Sono passati dodici giorni da quando catastrofiche inondazioni improvvise hanno scavato una cicatrice fangosa nella Spagna orientale, uccidendo più di 200 persone e sporcando le case di altre migliaia.
Le scene apocalittiche parlano del potere terrificante della natura scatenato in tutta la sua furia.
Era come se uno tsunami, invece di sollevarsi dalle profondità dell’oceano e schiantarsi sulla riva, fosse stato riversato da un vendicativo dio del cielo, imperversando nei villaggi sonnolenti e nei quartieri ordinari.
Il selvaggio fiume appena nato colse migliaia di persone alla sprovvista, scagliò automobili come giocattoli e demolì gli edifici più vicini alle rive del canale normalmente asciutte, che a loro volta furono lasciate allargate con bordi frastagliati.
I sopravvissuti affermano che ci sono voluti solo 15 minuti perché un canale di drenaggio, cruciale nel disastro, passasse da vuoto a traboccante. Le case adiacenti hanno incanalato l’acqua impetuosa, espandendo la sua onda d’urto. Le autorità regionali non sono riuscite ad allertare le persone in tempo e, in alcune località, non c’è stata nemmeno la pioggia a mettere in guardia, amplificando il caos.

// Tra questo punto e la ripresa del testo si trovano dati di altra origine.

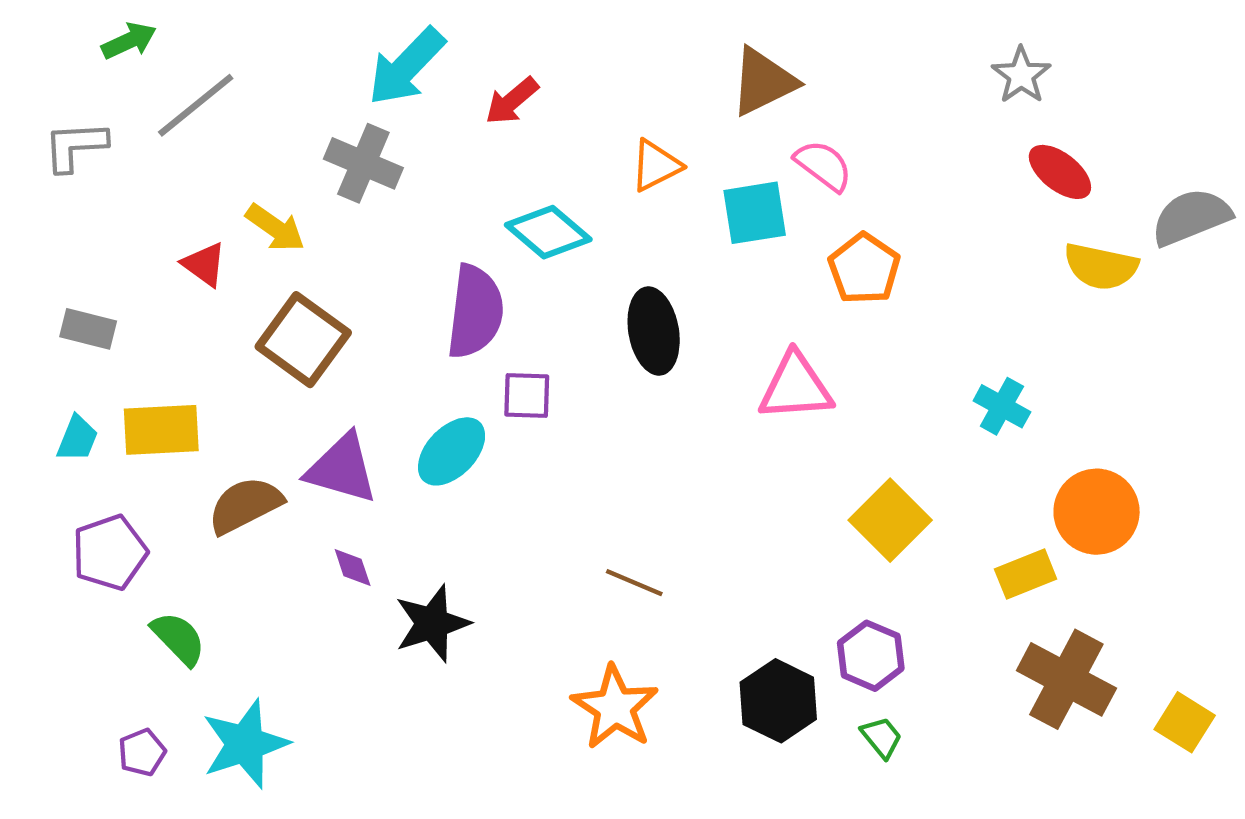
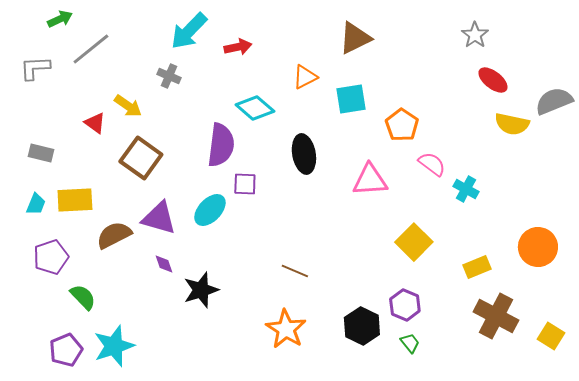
red arrow: (512, 101) -> (238, 47), turned -152
gray cross: (363, 163) -> (169, 76), size x0.7
pink semicircle: (823, 165) -> (432, 164), moved
orange circle: (1097, 512) -> (538, 247), moved
purple pentagon: (142, 752) -> (66, 350), size x1.5

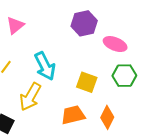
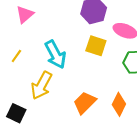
yellow square: (87, 82) -> (96, 46), moved
orange trapezoid: (73, 115) -> (85, 103), turned -30

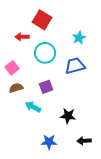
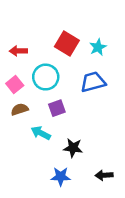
red square: (42, 20) -> (67, 43), moved
red arrow: (22, 37) -> (18, 51), moved
cyan circle: (45, 53) -> (46, 77), moved
black star: (68, 116) -> (73, 148), moved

In seguito, le strade sembrano essere state riportate indietro al medioevo, coperte da strati di fango che oscuravano ogni scorcio di pavimentazione o ciottoli.
Tutto al piano terra è stato trasformato in spazzatura in pochi minuti quando l’acqua ha fatto irruzione nelle case. Mobili, vestiti, giocattoli, foto, cimeli… nulla è stato risparmiato.
Il sentimento di abbandono di molti residenti si è trasformato in rabbia, spingendo il re di Spagna e il primo ministro a lanciare grumi di fango quando hanno visitato la zona devastata.
I piedi di ogni persona sono incrostati di fango, di sporcizia marrone e appiccicosa che, giorni dopo, continua a fuoriuscire dalle case e dai negozi in rovina, non importa quanto venga spalato e spazzato via.
Il “thup, thup, thup” risuona nell’aria dagli elicotteri militari che sorvolano l’area che è stata etichettata come “ground zero” delle inondazioni del 29 ottobre.
Proseguono le ricerche dei dispersi. I ricercatori conficcano i pali nei banchi di fango, sperando di trovare e recuperare i corpi dei morti.
Ma la generosità umana si trova anche nella disperazione.
Mentre migliaia di soldati e rinforzi di polizia rimuovono le innumerevoli auto distrutte, sono le persone stesse, i residenti, i vicini e i volontari ad accorrere a piedi per aiutare.
Gli estranei aiutano i bisognosi tuffandosi nel letame e, con ogni paletta e lancio, si avvicinano lentamente a un lontano rinnovamento.